In the meantime it looks like the right of the conservative party will become more prominent in government. On the other hand Jeremy Corbyn, the labour leader has been criticised by is own party for lukewarm support for the Remain campaign and is already deeply unpopular with Labour MPs but has massive support from party members.

The Liberal Democrats were all but wiped out in the last election but they have always been consistently pro-Europe so it is possible that they could attract support from pro-European supporters of the other main parties.

UKIP and now a bit of an unknown quantity. Nigel Farage almost immediately backtracked on his promise of more NHS spending which is unlikely to go down well with voters and now that they have achieved their primary aim it is hard to guess where they will go from here.

Longer Term : future relationship with Europe and UK politics

The Leave camp now have a bit of a problem in that most of the short term consequences will be negative and it will take at least 2 years before any of the things they promised can possibly happen and if the economy takes a serious turn for the worst there could well be a backlash against them.

Much depends on what sort of exit deal is negotiated and how long it takes. This is complicated by the fact that initial noises from EU leaders have not been very positive and so far the EU has taken a big economic hit at a time when it was already struggling so they may not be inclined to do the UK any favours and won't want to encourage any other members to leave by making exit too easy or attractive. On balance the EU will probably resist the temptation to 'punish' the UK economically for leaving but at the same time won't be inclined to be generous.

It is in everybody's interests to maintain some sort of free trade agreement between Britain and the EU but the sticking point will be free movement of people as the EU sees this as being inseparable from free trade but reducing immigration was a key pillar of the leave campaign. It is reasonably likely that the final balance between migration and trade will be some face-saving re-branding of the status quo. Probably based on the concept that the UK could change border controls unilaterally if it wanted to but with the tacit understanding that it won't.

The direct legislative influence of the EU will almost certainly be dropped although it is likely that at majority of existing EU originating laws will stay on the statute books en-masse with specific laws being repealed as and when they arise. Simple practicality dictates that a lot of nuts and bolts regulations relating to trade such as product standards will have to remain and will likely be shadowed in future by the UK. This is for the simple reason that any goods sold in the EU whether produced in the UK, China or wherever need to be CE marked and there is no reason for the UK to adopt a parallel, alternative standard.

There is also the very real possibility of a fairly serious shakeup of the political landscape in the UK. Scotland is talking very seriously about a second independence referendum which would now be almost certain to succeed (although not certain to happen) and leaving the EU is also going to cause a lot of tension in Northern Ireland as it gets a lot of EU funding and the argument for uniting with the Republic of Ireland now has EU membership attached to it.

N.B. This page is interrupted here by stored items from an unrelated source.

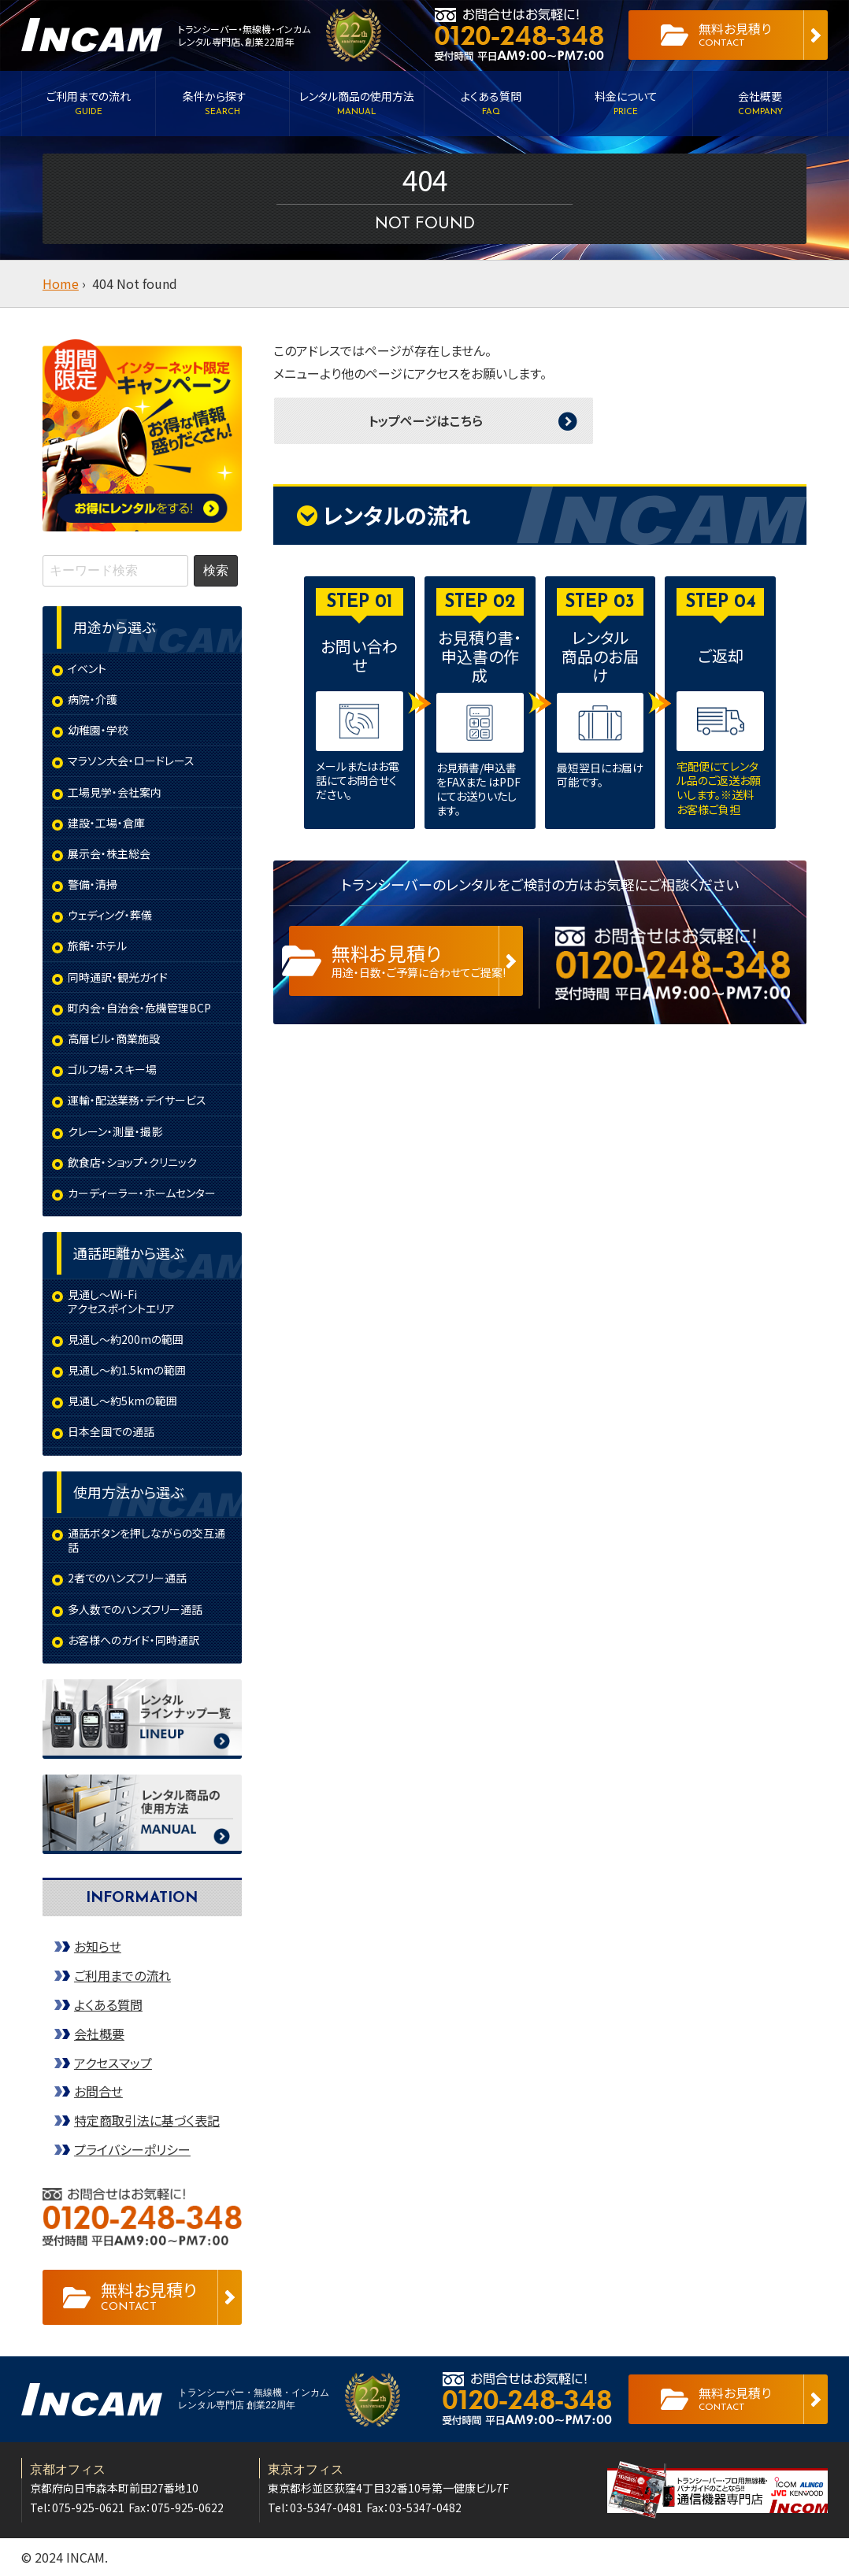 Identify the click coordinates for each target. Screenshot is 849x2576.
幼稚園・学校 (98, 730)
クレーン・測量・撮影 (115, 1131)
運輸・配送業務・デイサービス (137, 1100)
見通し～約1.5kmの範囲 (127, 1370)
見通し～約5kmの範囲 (122, 1400)
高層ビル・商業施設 (114, 1038)
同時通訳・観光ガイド (118, 977)
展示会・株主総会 (109, 853)
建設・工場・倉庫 (106, 823)
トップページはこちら (426, 420)
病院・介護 (92, 699)
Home (61, 283)
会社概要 (99, 2033)
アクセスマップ (113, 2062)
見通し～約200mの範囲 (126, 1339)
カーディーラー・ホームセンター (142, 1193)
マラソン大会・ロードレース (131, 760)
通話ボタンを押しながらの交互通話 (146, 1540)
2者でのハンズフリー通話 (127, 1578)
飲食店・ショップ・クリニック (132, 1162)
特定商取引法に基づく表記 (147, 2120)
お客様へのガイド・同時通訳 (133, 1640)
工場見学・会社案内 (114, 792)
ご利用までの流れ (122, 1975)
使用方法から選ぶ (128, 1492)
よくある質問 (108, 2004)
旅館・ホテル (97, 945)
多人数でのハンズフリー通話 (135, 1609)
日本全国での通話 (111, 1431)
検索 (215, 570)
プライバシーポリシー (132, 2149)
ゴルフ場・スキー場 (112, 1069)
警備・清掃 (92, 884)
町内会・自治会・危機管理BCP (139, 1008)
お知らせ (97, 1946)
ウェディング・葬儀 (110, 915)
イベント (87, 668)
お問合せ (98, 2091) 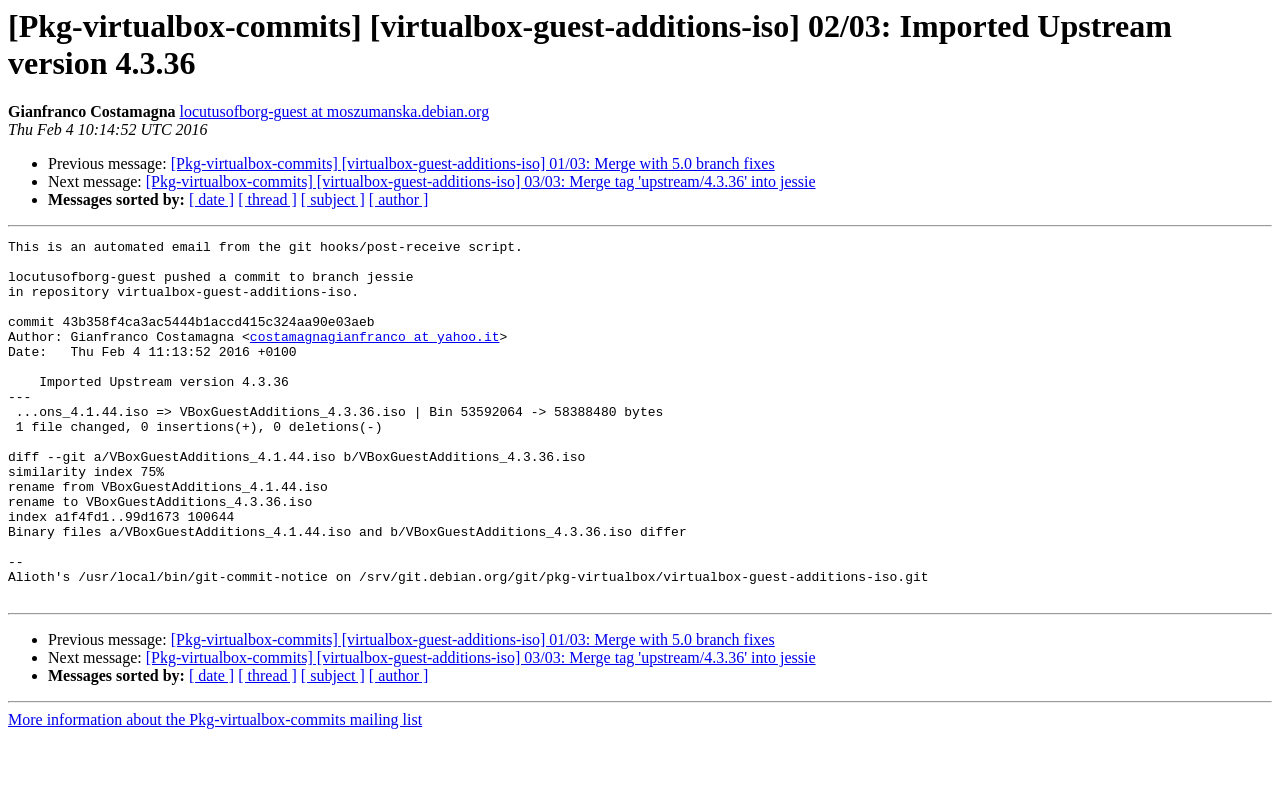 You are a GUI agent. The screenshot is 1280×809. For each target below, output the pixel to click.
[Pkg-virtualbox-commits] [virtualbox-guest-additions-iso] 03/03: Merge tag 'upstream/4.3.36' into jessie (481, 181)
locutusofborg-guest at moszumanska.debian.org (335, 111)
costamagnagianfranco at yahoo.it (375, 357)
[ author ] (399, 199)
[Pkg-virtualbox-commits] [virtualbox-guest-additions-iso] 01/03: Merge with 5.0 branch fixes (473, 163)
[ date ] (211, 199)
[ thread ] (267, 199)
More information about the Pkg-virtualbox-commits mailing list (215, 791)
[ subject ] (333, 199) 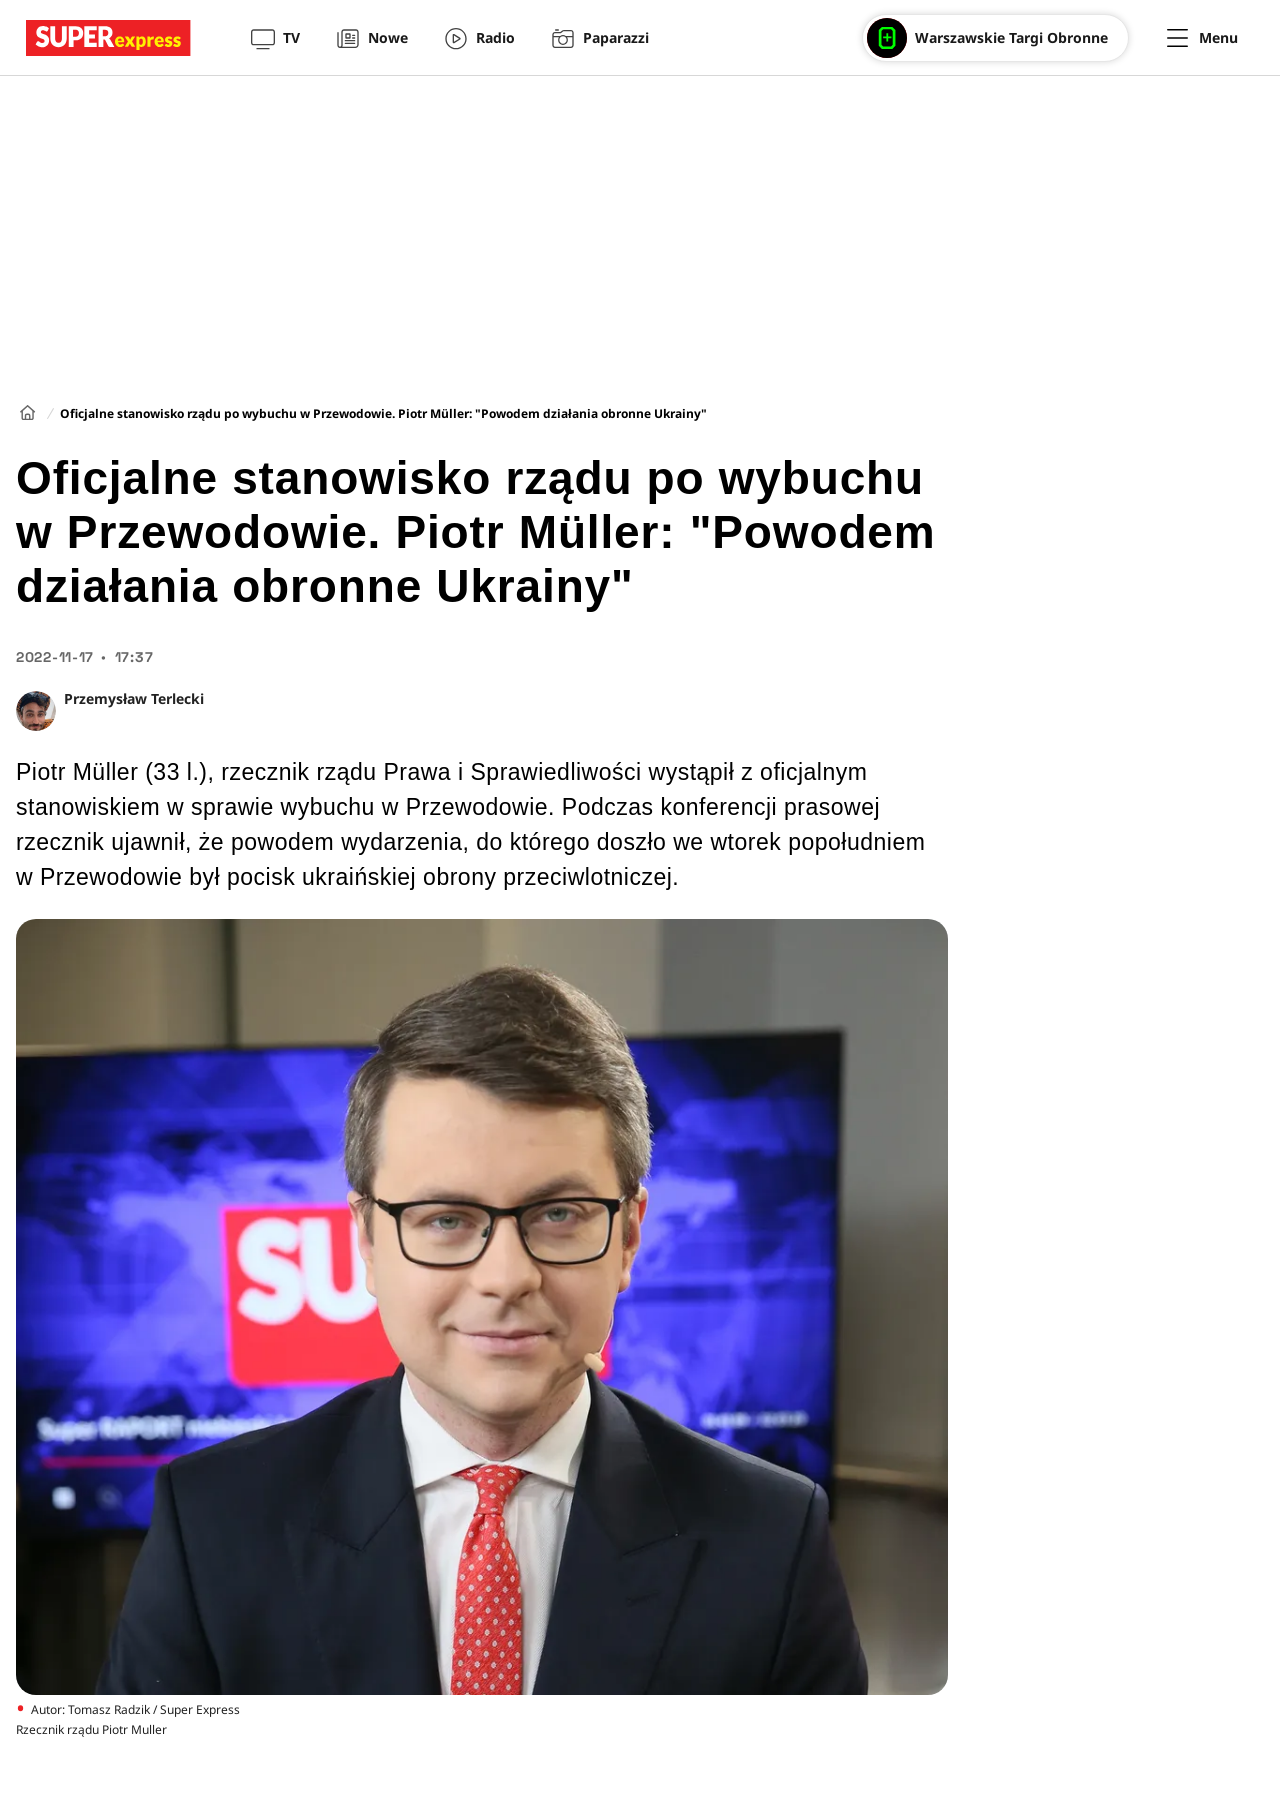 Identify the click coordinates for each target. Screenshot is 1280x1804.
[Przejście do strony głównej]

It's also not beyond the realms of possibility that there will be a shakeup of the main political parties, if the Conservative leadership moves to the right and Corbyn hangs on as Labour leader it is not impossible that there could be a mass exodus to a more centrist position from both parties, perhaps through a reinvention of the Liberal party, either via the Liberal Democrats in their current form or an entirely new entity. Especially bearing mind the electoral success of several new parties in Europe.